What are the results?

In Madagascar, where we launched the project, health-care access is now possible for 860 farmer families (2.200 people), and 3700 treatments have been administered since September. The cooperative has received 400 demands from new farmers wanting to enter the cooperative due to the health coverage scheme.
The project sustains itself without much input from Felchlin and partners. In return, Felchlin and partners benefit from the direct connection with the farmers and can monitor project impact and development via a real-time dashboard. As a by-product, socio-economic and environmental data is produced and can be used to implement need-targeted impact projects.  

Who was involved and how?

The project works because it was initiated by the needs of the farmers while considering the needs of the customers. Initial implementation costs were supported by SWISSCO, and long-term financing is secured through strong support and collaboration of the cooperative, the exporter, and our customers. The project is now already financed for the next 6 years. It is not philanthropy but a common project between equal partners: Farmers contribute as well and pay around 10% of the insurance premiums in form of physical cocoa deliveries. In future, the co-pay will increase and be directly paid from their mobile health wallet.
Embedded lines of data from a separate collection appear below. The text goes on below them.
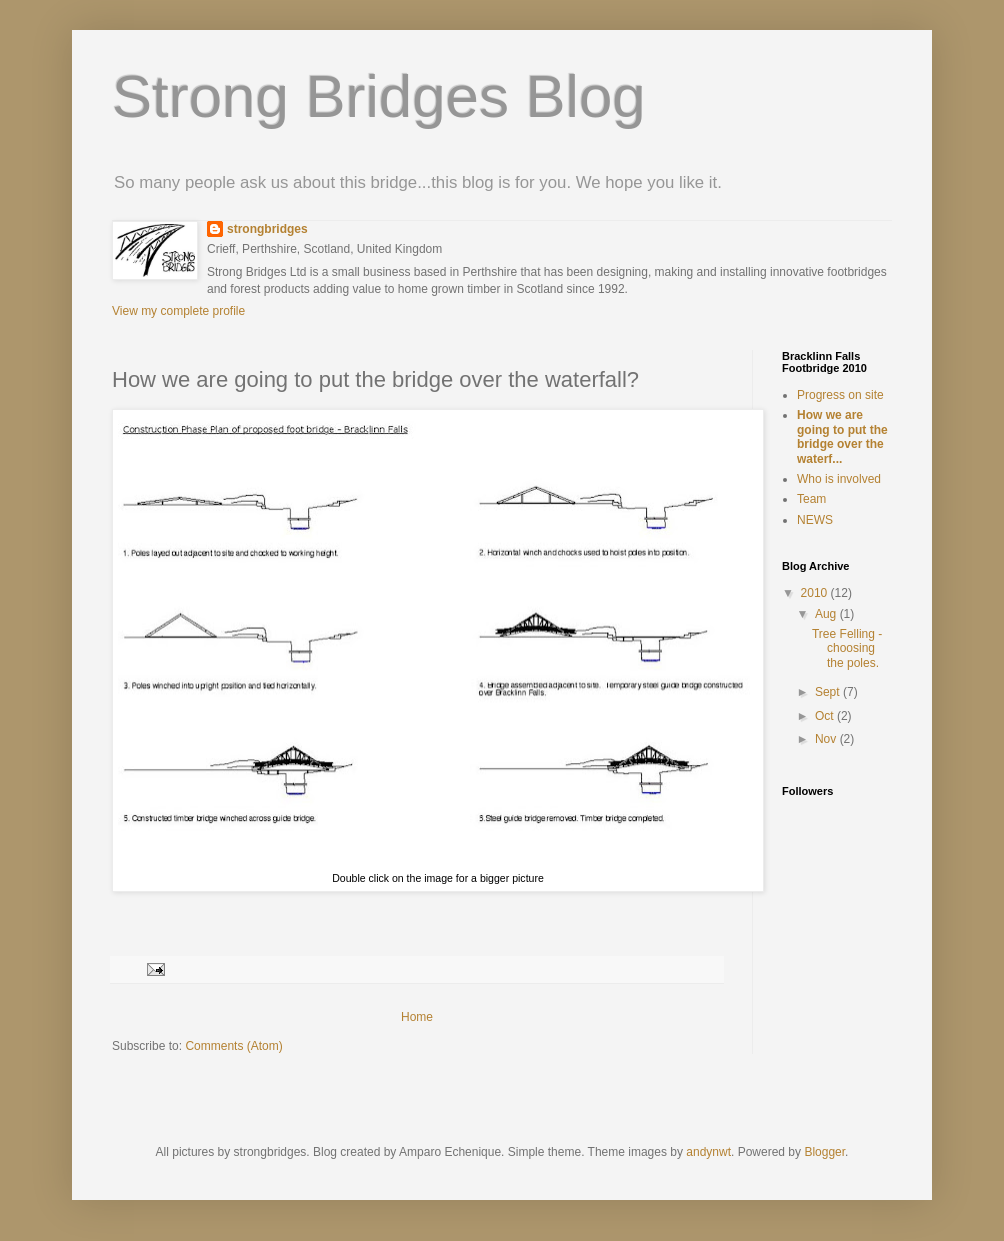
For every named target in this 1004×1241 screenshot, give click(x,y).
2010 (816, 593)
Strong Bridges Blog (379, 96)
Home (417, 1017)
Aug (827, 614)
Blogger (824, 1152)
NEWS (815, 520)
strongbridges (267, 229)
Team (811, 499)
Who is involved (839, 479)
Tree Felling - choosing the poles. (847, 648)
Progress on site (840, 395)
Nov (827, 739)
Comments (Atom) (233, 1046)
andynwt (708, 1152)
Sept (829, 692)
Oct (826, 716)
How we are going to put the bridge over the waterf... (842, 436)
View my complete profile (178, 311)
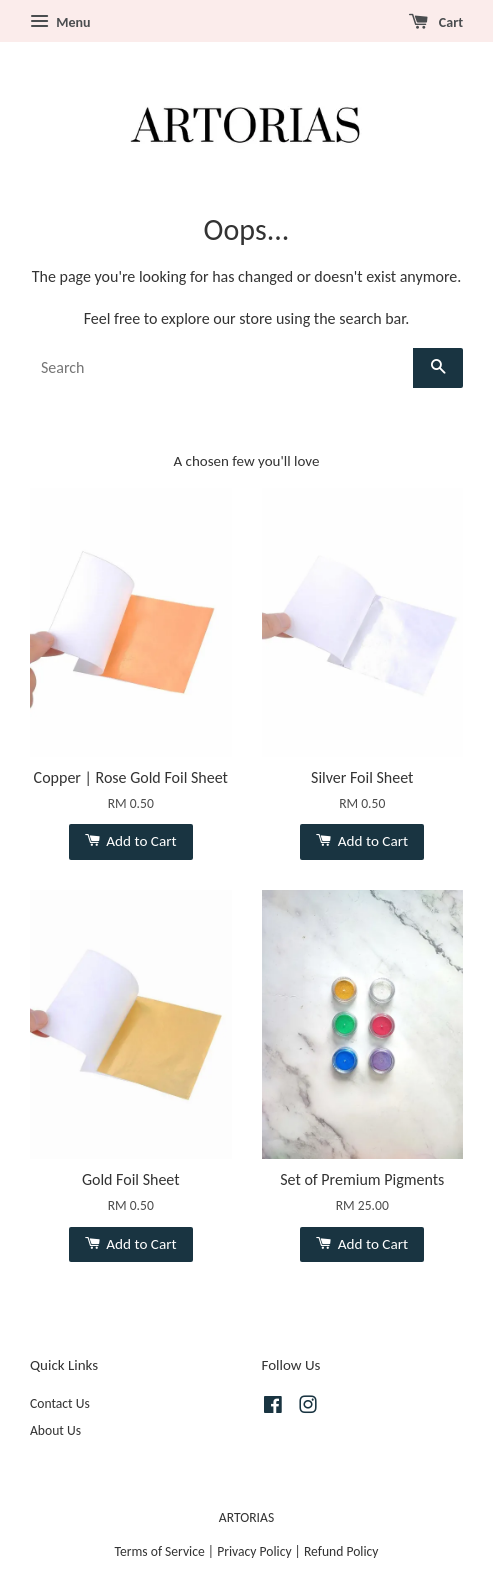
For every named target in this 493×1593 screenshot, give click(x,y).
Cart (436, 22)
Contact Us (60, 1403)
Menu (60, 22)
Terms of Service (160, 1551)
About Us (55, 1430)
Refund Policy (341, 1551)
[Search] (221, 368)
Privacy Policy (254, 1551)
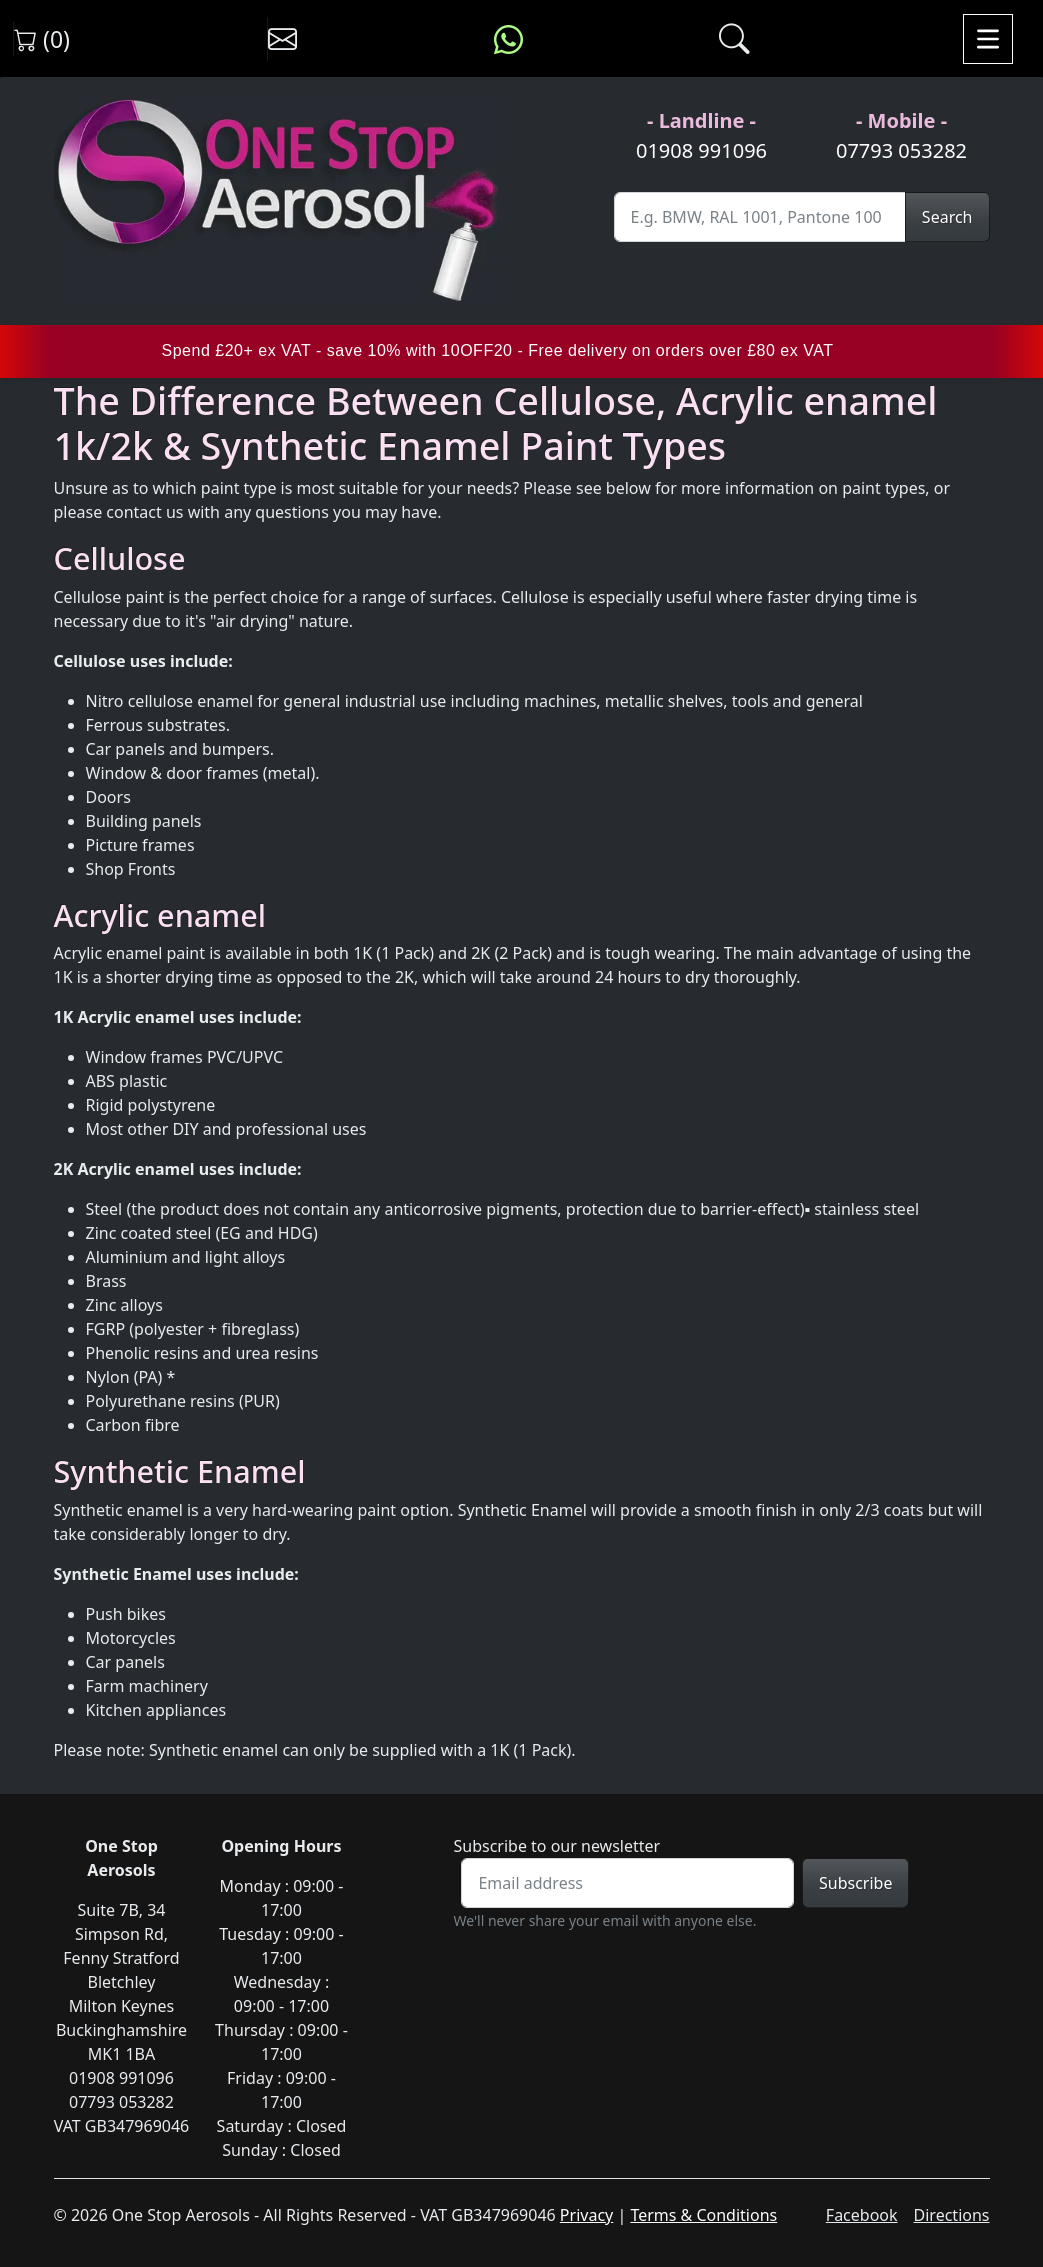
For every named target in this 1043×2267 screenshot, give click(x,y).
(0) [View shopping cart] (42, 39)
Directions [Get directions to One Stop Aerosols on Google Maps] (952, 2215)
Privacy (586, 2215)
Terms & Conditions (703, 2215)
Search (947, 217)
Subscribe (855, 1883)
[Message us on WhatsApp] (508, 39)
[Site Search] (760, 217)
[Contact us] (282, 39)
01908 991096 (701, 150)
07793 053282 (901, 150)
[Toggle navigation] (988, 39)
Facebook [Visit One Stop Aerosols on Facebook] (862, 2215)
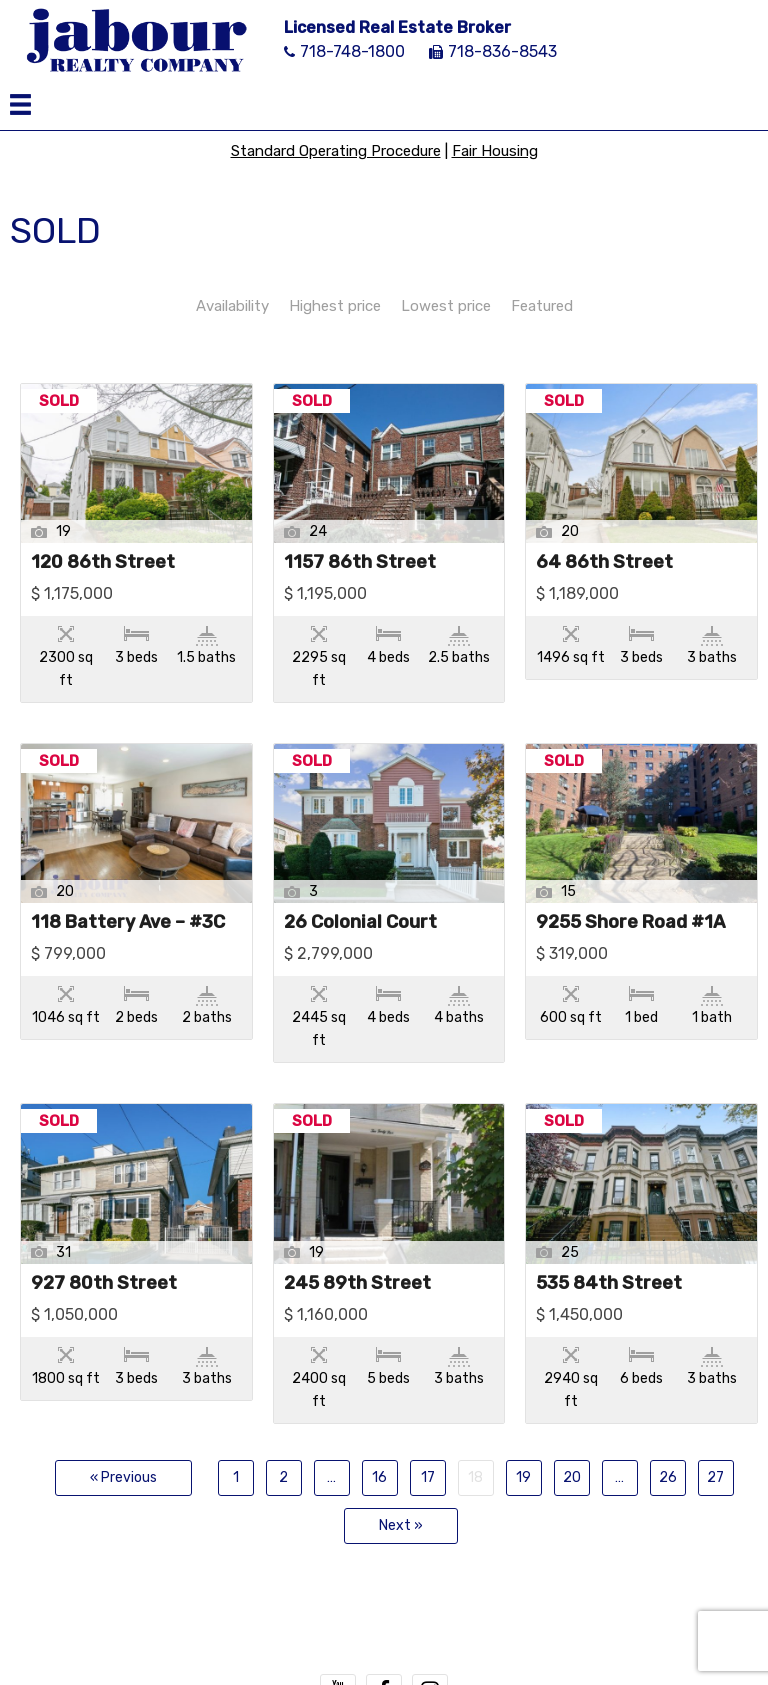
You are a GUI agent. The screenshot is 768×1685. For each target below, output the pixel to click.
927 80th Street (104, 1284)
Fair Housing (495, 151)
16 (379, 1477)
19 (523, 1477)
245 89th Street (357, 1284)
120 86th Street (103, 563)
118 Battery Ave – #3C (128, 923)
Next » (401, 1525)
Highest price (335, 306)
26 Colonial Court (360, 923)
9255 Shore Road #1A (630, 923)
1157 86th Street (360, 563)
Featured (542, 306)
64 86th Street (604, 563)
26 (668, 1477)
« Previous (123, 1477)
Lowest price (446, 306)
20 (572, 1477)
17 (428, 1477)
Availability (232, 306)
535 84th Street (609, 1284)
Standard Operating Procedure (336, 151)
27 (715, 1477)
How could the solution be scaled?

We are currently implementing the next project in Ghana and Elucid is now onboarding more than 8000 beneficiaries until the end of April ‘22 - in short, anyone can do it if the cooperative and farmers are on board. I believe this project can work across the industry and value chain due to the following reasons:

  • It addresses a real need of smallholder farmers in most cocoa areas and is highly adaptable to the local context.
  • It is very cost-effective and sustainable. If a farmer produces on average 0,5 Mt it costs between 30 and 50 USD/MT per year.
  • It allows chocolate manufacturers to use modular data that is customer-specific and can be used to differentiate themselves via impact-driven communication.
  • Through collaboration between manufacturers, implementation costs can be shared, and impact is created on large scale.
  • It creates the true win-win-win.

Also, I believe it is a great chance for certification companies to create a sustainable measurable impact by allowing cocoa premiums to flow directly into healthcare and context-specific livelihood projects.

This project has been supported by SWISSCO small grant facility co-financed by SECO.